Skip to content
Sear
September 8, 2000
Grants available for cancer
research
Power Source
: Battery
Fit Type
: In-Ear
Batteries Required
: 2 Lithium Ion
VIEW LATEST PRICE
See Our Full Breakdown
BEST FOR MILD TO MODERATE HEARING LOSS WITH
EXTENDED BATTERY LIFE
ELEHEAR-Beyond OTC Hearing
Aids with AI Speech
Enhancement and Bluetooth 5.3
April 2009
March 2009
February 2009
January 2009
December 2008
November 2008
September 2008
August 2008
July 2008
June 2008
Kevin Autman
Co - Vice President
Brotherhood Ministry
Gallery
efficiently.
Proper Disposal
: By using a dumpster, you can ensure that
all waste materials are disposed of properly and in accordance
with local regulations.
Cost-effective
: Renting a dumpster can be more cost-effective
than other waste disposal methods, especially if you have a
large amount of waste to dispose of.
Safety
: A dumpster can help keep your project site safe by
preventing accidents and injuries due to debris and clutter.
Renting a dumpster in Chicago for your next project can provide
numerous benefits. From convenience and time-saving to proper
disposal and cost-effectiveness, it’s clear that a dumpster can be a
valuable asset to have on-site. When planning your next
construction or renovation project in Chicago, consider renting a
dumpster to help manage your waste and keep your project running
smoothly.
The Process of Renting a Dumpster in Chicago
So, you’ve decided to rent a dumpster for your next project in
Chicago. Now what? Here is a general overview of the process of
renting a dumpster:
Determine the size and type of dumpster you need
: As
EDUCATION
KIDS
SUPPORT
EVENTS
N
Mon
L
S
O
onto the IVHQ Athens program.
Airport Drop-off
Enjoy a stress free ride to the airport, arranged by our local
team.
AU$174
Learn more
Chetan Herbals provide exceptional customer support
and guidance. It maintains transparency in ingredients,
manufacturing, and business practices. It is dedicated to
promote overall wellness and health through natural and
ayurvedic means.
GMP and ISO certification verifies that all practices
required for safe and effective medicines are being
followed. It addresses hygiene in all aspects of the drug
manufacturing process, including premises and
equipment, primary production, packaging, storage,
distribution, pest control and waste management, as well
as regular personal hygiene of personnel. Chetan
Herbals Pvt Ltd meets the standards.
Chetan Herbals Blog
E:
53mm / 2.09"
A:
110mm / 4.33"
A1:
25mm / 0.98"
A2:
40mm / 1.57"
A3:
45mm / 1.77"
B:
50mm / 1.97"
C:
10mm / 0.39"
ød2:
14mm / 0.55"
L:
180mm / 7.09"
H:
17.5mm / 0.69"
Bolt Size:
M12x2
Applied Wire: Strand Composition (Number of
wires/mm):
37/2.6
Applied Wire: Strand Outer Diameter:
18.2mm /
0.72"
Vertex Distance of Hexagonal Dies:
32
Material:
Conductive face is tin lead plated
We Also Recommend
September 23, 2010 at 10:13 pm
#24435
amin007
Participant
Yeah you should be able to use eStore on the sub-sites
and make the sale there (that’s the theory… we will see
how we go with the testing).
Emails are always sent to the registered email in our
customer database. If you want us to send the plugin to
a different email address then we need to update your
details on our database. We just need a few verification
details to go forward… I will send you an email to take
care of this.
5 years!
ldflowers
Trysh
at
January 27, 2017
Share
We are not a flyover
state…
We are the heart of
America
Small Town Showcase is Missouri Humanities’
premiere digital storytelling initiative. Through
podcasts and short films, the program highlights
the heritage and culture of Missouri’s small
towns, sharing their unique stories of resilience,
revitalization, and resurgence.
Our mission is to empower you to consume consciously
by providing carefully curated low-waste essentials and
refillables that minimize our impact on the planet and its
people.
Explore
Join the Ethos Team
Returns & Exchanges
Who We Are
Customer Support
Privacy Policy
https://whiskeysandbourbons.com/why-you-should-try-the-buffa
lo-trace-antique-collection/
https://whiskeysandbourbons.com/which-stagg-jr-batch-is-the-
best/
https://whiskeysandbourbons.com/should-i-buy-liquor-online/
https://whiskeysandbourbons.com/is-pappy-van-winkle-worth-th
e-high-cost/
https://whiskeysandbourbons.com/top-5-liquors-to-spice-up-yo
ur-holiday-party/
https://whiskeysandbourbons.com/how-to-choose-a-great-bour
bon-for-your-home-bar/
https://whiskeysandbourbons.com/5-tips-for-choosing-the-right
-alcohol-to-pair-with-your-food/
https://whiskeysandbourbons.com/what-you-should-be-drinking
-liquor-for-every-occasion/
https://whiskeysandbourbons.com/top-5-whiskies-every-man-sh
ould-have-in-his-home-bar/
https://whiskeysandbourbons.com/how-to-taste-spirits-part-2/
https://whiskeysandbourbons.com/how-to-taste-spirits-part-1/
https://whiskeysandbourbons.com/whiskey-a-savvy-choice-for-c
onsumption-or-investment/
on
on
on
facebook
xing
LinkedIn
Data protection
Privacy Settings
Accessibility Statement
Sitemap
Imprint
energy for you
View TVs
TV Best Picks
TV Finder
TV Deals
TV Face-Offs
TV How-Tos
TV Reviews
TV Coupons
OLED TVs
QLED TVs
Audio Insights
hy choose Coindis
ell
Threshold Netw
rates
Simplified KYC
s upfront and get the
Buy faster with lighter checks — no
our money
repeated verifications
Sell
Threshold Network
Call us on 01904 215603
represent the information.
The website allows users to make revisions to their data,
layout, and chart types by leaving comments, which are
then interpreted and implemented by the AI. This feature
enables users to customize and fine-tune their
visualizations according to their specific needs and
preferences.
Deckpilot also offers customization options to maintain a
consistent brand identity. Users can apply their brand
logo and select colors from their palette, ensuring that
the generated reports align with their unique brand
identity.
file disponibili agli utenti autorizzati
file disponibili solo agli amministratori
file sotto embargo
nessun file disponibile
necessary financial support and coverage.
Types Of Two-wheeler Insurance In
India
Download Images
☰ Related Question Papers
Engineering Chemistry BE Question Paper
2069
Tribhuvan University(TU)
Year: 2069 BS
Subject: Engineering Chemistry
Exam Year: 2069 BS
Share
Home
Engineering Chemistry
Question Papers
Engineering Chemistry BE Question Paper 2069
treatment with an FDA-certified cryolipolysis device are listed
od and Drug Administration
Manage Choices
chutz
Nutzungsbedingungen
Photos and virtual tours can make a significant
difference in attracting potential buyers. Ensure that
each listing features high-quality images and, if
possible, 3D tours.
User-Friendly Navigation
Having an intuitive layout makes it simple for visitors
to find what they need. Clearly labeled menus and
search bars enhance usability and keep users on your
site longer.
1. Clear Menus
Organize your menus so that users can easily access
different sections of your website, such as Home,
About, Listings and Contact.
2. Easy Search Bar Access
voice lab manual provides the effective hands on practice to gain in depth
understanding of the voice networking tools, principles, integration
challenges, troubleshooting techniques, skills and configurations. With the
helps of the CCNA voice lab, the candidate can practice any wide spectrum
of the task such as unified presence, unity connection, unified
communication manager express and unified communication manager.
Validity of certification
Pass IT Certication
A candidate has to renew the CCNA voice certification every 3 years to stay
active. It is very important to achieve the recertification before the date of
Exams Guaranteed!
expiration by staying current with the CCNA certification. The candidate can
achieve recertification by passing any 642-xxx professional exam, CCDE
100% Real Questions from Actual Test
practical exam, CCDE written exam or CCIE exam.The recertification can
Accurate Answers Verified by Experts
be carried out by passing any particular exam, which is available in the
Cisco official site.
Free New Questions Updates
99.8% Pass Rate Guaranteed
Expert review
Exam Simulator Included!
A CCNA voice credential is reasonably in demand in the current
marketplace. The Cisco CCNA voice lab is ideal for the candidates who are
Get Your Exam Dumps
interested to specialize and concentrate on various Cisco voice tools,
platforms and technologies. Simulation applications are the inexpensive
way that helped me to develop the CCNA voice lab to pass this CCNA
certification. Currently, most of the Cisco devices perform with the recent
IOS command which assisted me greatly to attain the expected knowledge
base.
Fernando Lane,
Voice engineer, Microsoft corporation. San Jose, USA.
────────────────────
WORK TO BE COMPLETED | Please go through the data above and copy each line containing the word "Chemistry".

OUTPUT OF THE TASK |
Engineering Chemistry BE Question Paper
Subject: Engineering Chemistry
Engineering Chemistry
Engineering Chemistry BE Question Paper 2069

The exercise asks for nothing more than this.